Quizá el caso más renombrado fue el del filipino José Antonio Vargas, quien fuera reportero del Washington Post y había ganado un premio Pulitzer por su trabajo periodísitico. Un día, Vargas decidió salir de las sombras y gritar a los cuatro vientos que era indocumentado, pero que al mismo tiempo también era americano. Su periódico se negó a publicar su confesión pública y las razones que lo habían conducido a esa situación. Pero el New York Times le difundió el texto como primicia. La vida en las sombras de cientos de miles de dreamers se hizo pública y Vargas pasó a ser uno de los principales activistas, que además contaba con gran acceso a los medios.

La causa del movimiento estudiantil tuvo respuesta en nueve estados que legislaron en su favor y el Dream Act empezó a multiplicarse, como una demanda justa, que no era atendida por Washington. Finalmente, el 25 de junio el presidente Obama ordenó al Departamento de Seguridad Nacional que detuviera la deporación de jóvenes que podían ser elegibles para un programa semejante al Dream Act.

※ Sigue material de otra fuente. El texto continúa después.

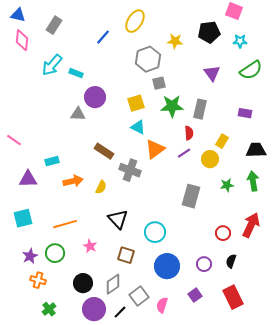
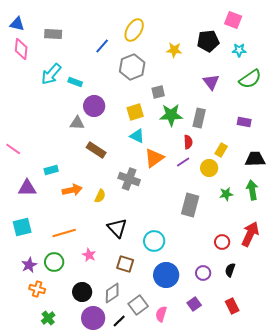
gray rectangle: (54, 25) -> (53, 34), turned 60
gray hexagon: (148, 59) -> (132, 67), moved
brown rectangle: (104, 151) -> (96, 150), moved
red rectangle: (233, 297) -> (232, 306), size x0.7

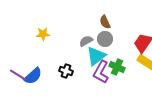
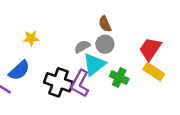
black cross: (66, 71) -> (58, 82), size x1.6
purple L-shape: (101, 72) -> (80, 83), moved
blue semicircle: (33, 76) -> (19, 70), moved

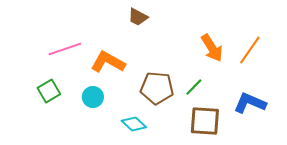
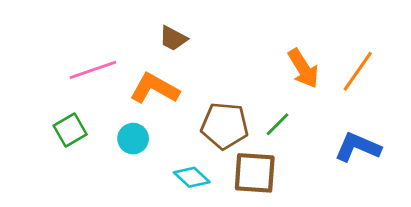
brown trapezoid: (138, 17) -> (173, 38), moved
brown square: (205, 121) -> (255, 173), moved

Se les otorga el beneficio de la Acción diferida, que permite a ciertos individuos vivir y trabajar en Estados Unidos por un tiempo. No es un estatus legal defintivo, simplemente se detiene la persecusión, se les permite trabajar y estudiar, demostrar que son buenos ciudadanos y que algún día podrán acceder a la regularización y posteriormente a la ciudadanía.

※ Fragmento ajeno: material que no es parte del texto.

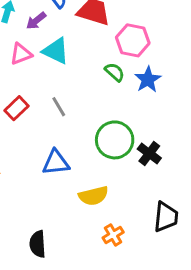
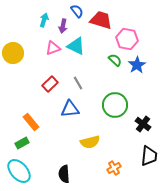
purple arrow: (36, 21) -> (63, 26), turned -40
black cross: (149, 154) -> (143, 124), moved
blue triangle: (56, 163) -> (70, 109), moved
yellow semicircle: (93, 196) -> (90, 142), moved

Las condiciones para poder ser elegibles son: tener menos de 31 años a partir de la promulgación del decreto (junio 2012), haber llegado a Estados Unidos antes de cumplir los 16 años, haber vivido ahí por lo menos cinco años y poder comprobarlo, no haber sido condenado por delito grave y no ser una amenaza para la seguridad nacional o la seguridad pública. Además deben graduarse de la preparatoria, haber obtenido el certificado llamado GED, cursar algunos años de universidad o ser veteranos de las fuerzas armadas o la guardia costera.

Finalmente, a cuarto para los 12, cuando le urgen los votos, Obama, ha dado dos pasos arriesgados y agigantados, que nos recuerdan al candidato que fuera y no al presidente que ha sido. Después de meditarlo mucho se decidió por aceptar el matrimonio entre homosexuales, que ya es legal en algunos estados. El otro paso ha sido actuar por decreto presidencial y poner en marcha el Dream Act. En ambos casos se enfrenta directamente al sector conservador estadunidense. Ha sido un juego electorero, pero más vale tarde que nunca.

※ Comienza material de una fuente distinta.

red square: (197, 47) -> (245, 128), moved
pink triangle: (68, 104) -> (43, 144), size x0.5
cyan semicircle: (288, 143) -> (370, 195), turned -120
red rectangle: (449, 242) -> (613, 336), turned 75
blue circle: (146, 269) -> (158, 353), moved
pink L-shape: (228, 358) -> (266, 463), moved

El 25 de junio, Vargas y un grupo de dreamers salieron en la portada de la revista Time. Habían ganado una primera batalla; faltan muchas otras. Pero sin duda los jóvenes migrantes, entre ellos cientos de miles de mexicanos, han pasado a la historia y forman parte de una nueva fueza social que se expresa en la lucha del estudiantado chileno, en los indigados de España y Europa, los ocupas de Estados Unidos y ahora el movimiento estudiantil mexicano #YoSoy132.